Tutt, a native of the Aro Valley, put up the plaque so that passers-by would know why her Epuni Street home is painted such a vibrant shade of mauve. She’s a colour consultant, you see: she meets people, works out their colour palette, and translates it into an interior decoration scheme.
Sometimes the job goes well beyond decor. “I have been asked, in the past,” Tutt says, “to find out what a certain person’s palette was before the other person asked her to marry him.” And she didn’t find that a trifle odd? “Well, he’d already done a psychological profile of her, but he thought, just as a final little touch, he’d get me to do her palette.” (The result, romantic readers will be pleased to know, was positive.) The colour consultant turned matchmaker; as Tutt puts it, “it’s quite extraordinary when I meet people with very similar palettes. You know they should be together.”
It would be easy to think that Tutt exercises a highly refined taste. Far from it: to each their own, she says. “To me, taste is a four-letter word.” And indeed her own house shows little deference to established norms. Quite apart from its striking colour, it boasts a complete skeleton in the bathroom – “that’s Phoebe” – and, in the back garden, a statue of the Virgin Mary, rescued from St Michael’s in Taita, near where Tutt grew up.
She plans to paint her up as “a proper Renaissance Mary”, like the 13-year-old Jewish girl she really was, with dark skin and dark eyes. Last Christmas, she and her partner, Alan Fairless, dressed the statue as if she were “ready to run”, complete with a backpack and a can of V (for ‘virgin’, you understand). At Christmas time, she and Fairless also “bless” Epuni Street, and its homes. Not that this goes down well on the doorstep, necessarily – not when, as she puts it, “someone’s in bed nursing a hangover, and I turn up flinging my thurible at them”.
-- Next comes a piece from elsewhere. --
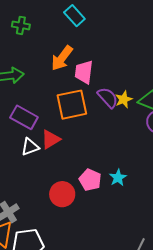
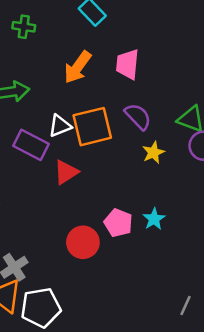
pink trapezoid: (84, 72) -> (127, 64), moved
yellow star: (124, 99) -> (153, 153), moved
white triangle: (30, 147) -> (60, 126), moved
Tutt’s Catholicism has inspired increasingly taxing pilgrimages: the Camino trail to Santiago de Compostela in northern Spain, in 2007, and more recently one that involved walking the whole way from London to Rome. But it was on another, earlier European tour that she discovered the colour that now graces her house. She was in Manchester, visiting its science museum, when she discovered in its basement a skein of silk coloured with the first artificial dye, a mauve created in 1856 by British chemist William Perkin.
“I opened this tiny little cardboard box, and there it was. It was so bright, it was almost glowing in the dark,” Tutt says. “That, to me, was the holy grail of colour.” This grail could, however, be replicated – with the help of a Pantone colour chart – and then applied, on the 150th anniversary of Perkin’s invention, to Tutt’s own house, albeit not without some expense. “Each litre cost more than a decent bottle of wine – and we used a few!”
Tutt is actively involved in the Aro Valley’s political intrigues; one intervention led to a piece of graffiti that, referencing the leaders of Hitler’s Germany, quite unfairly described her and Alan as “Gauleiter Fairless and Nazi Queen Tutt”. One suspects that she likes modern colour – with all its variety and opportunity for expression – in part because of its political qualities. Before artificial dye made different shades available to all, garments were colour-coded according to status: bishops sported purple robes, peasants wore woad, and prostitutes had “red and white striped capes”. Now, colour says anything we want it to. As Tutt puts it, in a kind of personal manifesto, “We wouldn’t be human if it wasn’t for colour.”